The facilities director says illegal asbestos abatement projects have been conducted an campus, and continue to be prevalent, and that asbestos still remains on campus. He presented a secretly recorded conversation between him and his boss, director of special projects and liaison to the board of trustees, where his boss allegedly said that “violations the college committed were ‘gone’ and that no one would get ‘in trouble,'” according to a Nov.23 article in the News-Journal.com.
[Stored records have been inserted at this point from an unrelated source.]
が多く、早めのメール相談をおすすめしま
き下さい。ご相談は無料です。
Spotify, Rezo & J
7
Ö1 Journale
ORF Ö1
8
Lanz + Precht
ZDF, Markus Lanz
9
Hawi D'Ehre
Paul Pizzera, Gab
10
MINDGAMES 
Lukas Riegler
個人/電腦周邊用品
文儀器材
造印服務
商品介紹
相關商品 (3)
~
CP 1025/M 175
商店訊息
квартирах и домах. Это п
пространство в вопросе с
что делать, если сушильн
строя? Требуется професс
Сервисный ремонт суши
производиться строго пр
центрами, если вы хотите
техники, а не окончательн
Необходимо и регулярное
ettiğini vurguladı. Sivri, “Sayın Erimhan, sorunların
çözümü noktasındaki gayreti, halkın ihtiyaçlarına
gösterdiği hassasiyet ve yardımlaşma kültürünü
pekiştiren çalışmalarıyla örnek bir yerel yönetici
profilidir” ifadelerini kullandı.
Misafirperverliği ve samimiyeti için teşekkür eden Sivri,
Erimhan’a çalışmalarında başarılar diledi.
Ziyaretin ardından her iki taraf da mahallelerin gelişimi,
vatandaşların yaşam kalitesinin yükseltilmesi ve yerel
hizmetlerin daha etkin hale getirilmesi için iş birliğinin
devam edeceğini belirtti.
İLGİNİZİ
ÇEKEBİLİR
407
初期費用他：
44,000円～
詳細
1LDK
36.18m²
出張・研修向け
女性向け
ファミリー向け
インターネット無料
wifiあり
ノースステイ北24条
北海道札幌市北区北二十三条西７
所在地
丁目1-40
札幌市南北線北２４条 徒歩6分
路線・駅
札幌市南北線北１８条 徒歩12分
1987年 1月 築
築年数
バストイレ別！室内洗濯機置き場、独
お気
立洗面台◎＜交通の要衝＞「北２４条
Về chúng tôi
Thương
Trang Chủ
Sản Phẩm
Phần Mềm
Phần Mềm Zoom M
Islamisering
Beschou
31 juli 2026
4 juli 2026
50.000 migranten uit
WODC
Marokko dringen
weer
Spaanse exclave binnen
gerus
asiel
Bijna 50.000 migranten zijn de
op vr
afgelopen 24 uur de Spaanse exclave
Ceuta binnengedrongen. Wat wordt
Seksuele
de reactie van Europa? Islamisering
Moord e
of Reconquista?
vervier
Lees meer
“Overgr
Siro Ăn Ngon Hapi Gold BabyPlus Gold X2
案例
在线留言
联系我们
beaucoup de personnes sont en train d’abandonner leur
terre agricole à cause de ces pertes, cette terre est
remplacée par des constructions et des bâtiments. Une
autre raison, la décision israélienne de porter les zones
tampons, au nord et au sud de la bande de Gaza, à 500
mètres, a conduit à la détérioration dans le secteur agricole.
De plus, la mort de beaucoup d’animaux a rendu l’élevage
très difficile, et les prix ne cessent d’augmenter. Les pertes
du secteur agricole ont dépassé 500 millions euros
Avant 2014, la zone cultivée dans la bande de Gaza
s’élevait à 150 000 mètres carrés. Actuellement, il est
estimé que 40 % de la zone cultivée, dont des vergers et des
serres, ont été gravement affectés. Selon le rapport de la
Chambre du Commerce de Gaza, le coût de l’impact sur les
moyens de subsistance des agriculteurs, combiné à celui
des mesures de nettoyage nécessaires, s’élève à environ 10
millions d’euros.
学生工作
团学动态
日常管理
Even as the school is being investigated by state and federal officials, and air quality tests are being conducted, the campus president is dismissing the allegations as false. At the same time, some of the trustees are calling the president’s claims premature.
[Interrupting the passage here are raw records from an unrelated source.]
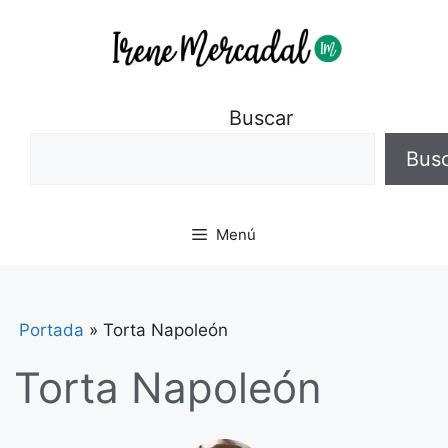
Buscar
Bus
Menú
Portada
»
Torta Napoleón
Torta Napoleón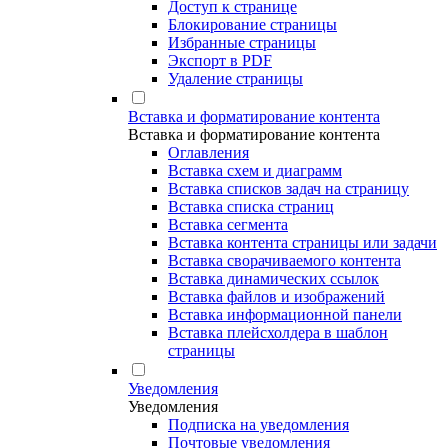
Доступ к странице
Блокирование страницы
Избранные страницы
Экспорт в PDF
Удаление страницы
Вставка и форматирование контента
Вставка и форматирование контента
Оглавления
Вставка схем и диаграмм
Вставка списков задач на страницу
Вставка списка страниц
Вставка сегмента
Вставка контента страницы или задачи
Вставка сворачиваемого контента
Вставка динамических ссылок
Вставка файлов и изображений
Вставка информационной панели
Вставка плейсхолдера в шаблон
страницы
Уведомления
Уведомления
Подписка на уведомления
Почтовые уведомления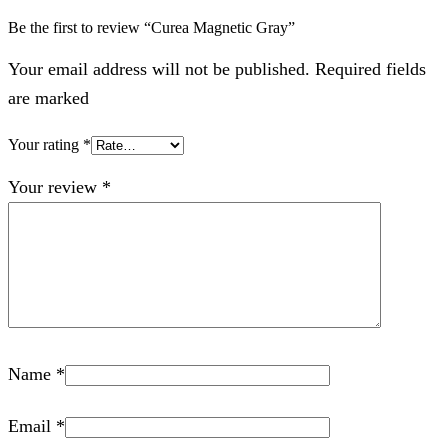
Be the first to review “Curea Magnetic Gray”
Your email address will not be published. Required fields
are marked
Your rating
*
Your review
*
Name
*
Email
*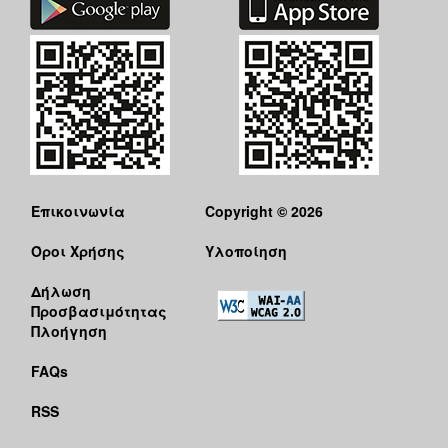
Ο
ΤΟΠΟΣ
ΜΑΣ
Ο
ΔΗΜΟΣ
ΠΟΛΙΤΙΣΜΟΣ
Επικοινωνία
Copyright © 2026
Όροι Χρήσης
Υλοποίηση
Δήλωση
Προσβασιμότητας
Πλοήγηση
FAQs
RSS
“Please know that you are safe and that there is nothing to worry about in terms of asbestos exposure,” wrote College President Bill Holda in a Nov. 19 letter to students disputing the director’s claims as reported by the News-Journal on Nov. 19.
Several trustees questioned the president’s statement. “I think he’s making an assumption, and his basis for that assumption has not been shared with me that would [provide] evidence there is no one exposed to asbestos,” trustee Carlos “Scooter” Griffin Jr. was quoted as saying in a News-Journal.com article.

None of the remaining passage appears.